Henrique Araújo é jornalista e mestre em Literatura Comparada pela Universidade Federal do Ceará (UFC). Articulista e cronista do O POVO, escreve às quartas e sextas-feiras no jornal. Foi editor-chefe de Cultura, editor-adjunto de Cidades e editor-adjunto de Política.
A esta altura, todos já devem ter visto a foto do menino na praia durante a passagem do réveillon em Copacabana, no Rio. A imagem, feita pelo fotógrafo Lucas Landau, correu o Brasil numa disputa de interpretação. Oficialmente, é nossa primeira arenga coletiva. Postas de lado as diatribes ideológicas e as picuinhas de redes sociais, a questão de fundo é: o que vemos, o que nos olha?
Não casualmente, esse é o título de um dos livros mais importantes de Georges Didi-Huberman. Nele, o filósofo francês investiga os regimes do olhar e as propriedades do objeto, que nunca é a matéria passiva sobre a qual se volta uma força – o ato de enxergar é, para ele, um duplo reconhecimento: o de que vemos, mas também o de que há um outro que devolve esse olhar.
Noutra obra também famosa, o escritor e ensaísta John Berger arrisca uma definição: “O que faz da fotografia uma invenção estranha – com consequências imprevisíveis – é que suas matérias-primas são a luz e o tempo”. Ambos, Berger e Huberman, falam sobre a mesma dificuldade: é impossível exercer controle sobre o que é visto; improvável domesticar a visão.
O menino na praia é espelho? É objeto? É sujeito? É vítima? Experimentamos dualidades. Pensamos por pares ordenados como se precisássemos escolher: ou isto ou aquilo.
A aura da imagem, para usar uma expressão de Walter Benjamin segundo a qual a fotografia é uma trama de espaço e tempo, interroga mais que responde. É uma pedra lançada ao abismo mais que cascalho flutuando em superfície calma. Tentar flagrar essa aura é surpreender um país na urgência de construir para si uma nova autoimagem – mas qual?

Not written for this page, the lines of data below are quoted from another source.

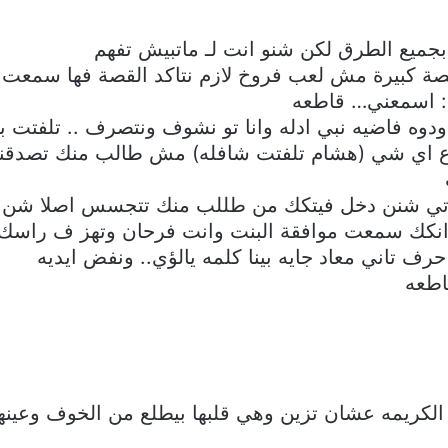
جميع الطرق لكن شنو انت لـ ماتبيش تفهم
ة كبيرة مش لعب فروخ لازم نتاكد القصة فها سمعت ع
ي: اسمعني… قاطعه
ودوه فاضيه نبي ادله وانا تو نشوف ونتصرف .. تلفتت 
 ع اي شي (هشام تلفتت شافله) مش طالب منك تصدقني 
تي شنن دخل فيتكك من طللب منك تتجسس اصلا شن ل
انكك سمعت موافقة البنت وانت فرحان وتهز ف راسك 
ف تاني معاد جايه بينا كلمه يالؤي.. ونفض ايديه
اطعه
الكريمه عشان تزين وهي قلبها بيطلع من الخوف وعينها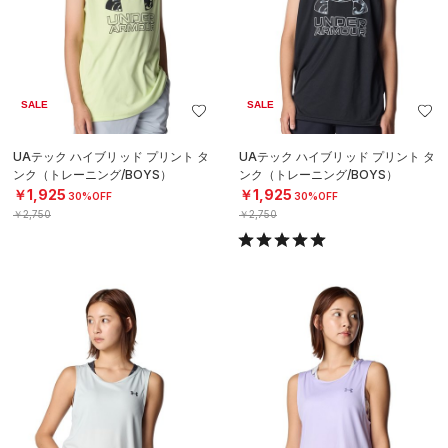
SALE
SALE
UAテック ハイブリッド プリント タ
UAテック ハイブリッド プリント タ
ンク（トレーニング/BOYS）
ンク（トレーニング/BOYS）
￥1,925
￥1,925
30%OFF
30%OFF
￥2,750
￥2,750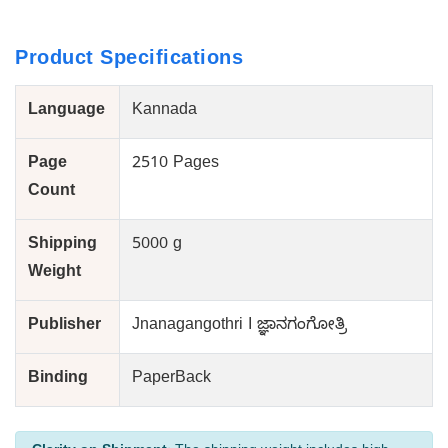
Product Specifications
Language
Kannada
Page
2510 Pages
Count
Shipping
5000 g
Weight
Publisher
Jnanagangothri I ಜ್ಞಾನಗಂಗೋತ್ರಿ
Binding
PaperBack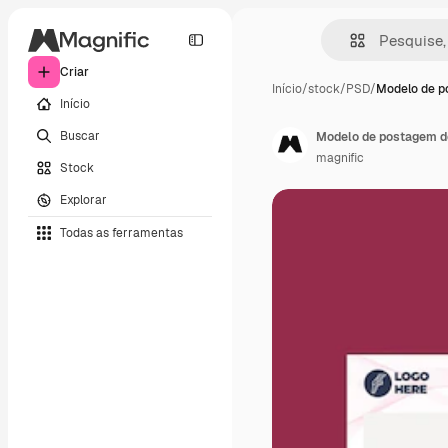
Criar
Início
/
stock
/
PSD
/
Modelo de p
Início
Buscar
Modelo de postagem de
magnific
Stock
Explorar
Todas as ferramentas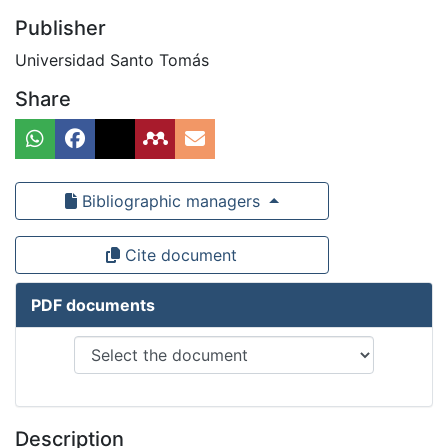
Publisher
Universidad Santo Tomás
Share
Bibliographic managers
Cite document
PDF documents
Description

Na fotografia de Landau, duas narrativas clássicas se confrontam, ambas com poder de verdade: a do subalterno (menino negro) exposto em condições de vulnerabilidade, empacotado visualmente como autêntico subproduto da segregação num dos instantes – o instante certo – de passagem (de um ano para outro, mas também da noite para a luz, com a queima dos fogos). E, em sentido diverso, a do sujeito (um menino empoderado, por assim dizer) que avança ao mar para ter para si o céu iluminado da praia enquanto, atrás dele, grupos de pessoas (brancas vestidas de branco) confraternizam e se fotografam de costas para os fogos que pipocam acima das suas cabeças.
As interpretações são conflitantes, mas não excludentes: na primeira, o garoto despossuído e objetificado de quem não conhecemos quase nada; na segunda, um anônimo ator de vontade que transgride a visão que lhe dirigem – e sua estupefação, os braços cruzados ante o frio e a água pelas canelas são mais como índices de coragem do que de fraqueza. A escolha por uma ou outra versão do real diz mais sobre como nos relacionamos com o alheio do que sobre o outro em si. A mesma imagem são duas. São muitas. E esse talvez seja o seu ensinamento.

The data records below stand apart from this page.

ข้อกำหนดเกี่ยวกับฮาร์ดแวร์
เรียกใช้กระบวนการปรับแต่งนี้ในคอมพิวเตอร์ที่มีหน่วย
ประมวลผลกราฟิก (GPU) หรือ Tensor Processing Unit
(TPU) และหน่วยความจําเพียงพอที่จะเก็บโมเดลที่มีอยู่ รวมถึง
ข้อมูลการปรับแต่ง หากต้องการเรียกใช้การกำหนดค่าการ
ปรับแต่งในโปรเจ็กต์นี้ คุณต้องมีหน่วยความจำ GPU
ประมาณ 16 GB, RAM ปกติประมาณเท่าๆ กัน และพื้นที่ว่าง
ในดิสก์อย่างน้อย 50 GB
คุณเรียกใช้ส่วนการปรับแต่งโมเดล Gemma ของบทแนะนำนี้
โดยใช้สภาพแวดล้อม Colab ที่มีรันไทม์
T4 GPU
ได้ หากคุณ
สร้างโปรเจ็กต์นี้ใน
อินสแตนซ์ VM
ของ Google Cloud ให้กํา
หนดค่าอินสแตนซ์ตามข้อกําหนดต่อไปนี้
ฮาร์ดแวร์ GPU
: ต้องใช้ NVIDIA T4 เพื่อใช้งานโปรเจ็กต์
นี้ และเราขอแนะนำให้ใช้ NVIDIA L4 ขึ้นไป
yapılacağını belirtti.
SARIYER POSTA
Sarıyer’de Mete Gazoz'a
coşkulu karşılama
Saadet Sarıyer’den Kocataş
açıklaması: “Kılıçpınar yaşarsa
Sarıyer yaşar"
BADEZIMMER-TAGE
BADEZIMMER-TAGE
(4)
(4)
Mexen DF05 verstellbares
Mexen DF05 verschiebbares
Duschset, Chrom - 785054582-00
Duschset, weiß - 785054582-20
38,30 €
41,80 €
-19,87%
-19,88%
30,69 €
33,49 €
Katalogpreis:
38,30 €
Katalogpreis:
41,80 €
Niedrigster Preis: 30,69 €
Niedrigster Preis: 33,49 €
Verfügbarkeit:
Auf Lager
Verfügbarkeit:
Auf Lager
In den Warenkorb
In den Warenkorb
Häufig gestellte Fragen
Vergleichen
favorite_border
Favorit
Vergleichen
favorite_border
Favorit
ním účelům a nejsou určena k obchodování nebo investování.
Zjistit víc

Em testemunho no Facebook, o autor da foto – haverá de fato uma autoria quando se fala dela? – afirma que a verdade do registro fotográfico, se é que existe uma, está num lugar que ele não conhece. De algum modo, o menino na praia abriu um limiar para cada um de nós. Como no cinema de Kleber Mendonça Filho, ele é uma força que irrompe do passado, mas também uma hipótese de futuro.
Num de seus ensaios sobre as ambiguidades visuais, John Berger escreve que, “entre o momento registrado e o momento presente em que se olha a fotografia, existe um abismo”. Hoje, o Brasil se projeta em tudo que vê (até mesmo na bunda), mas esse espelho não faz retornar senão um borrão à sombra do qual precisamos ainda descobrir que país seremos amanhã.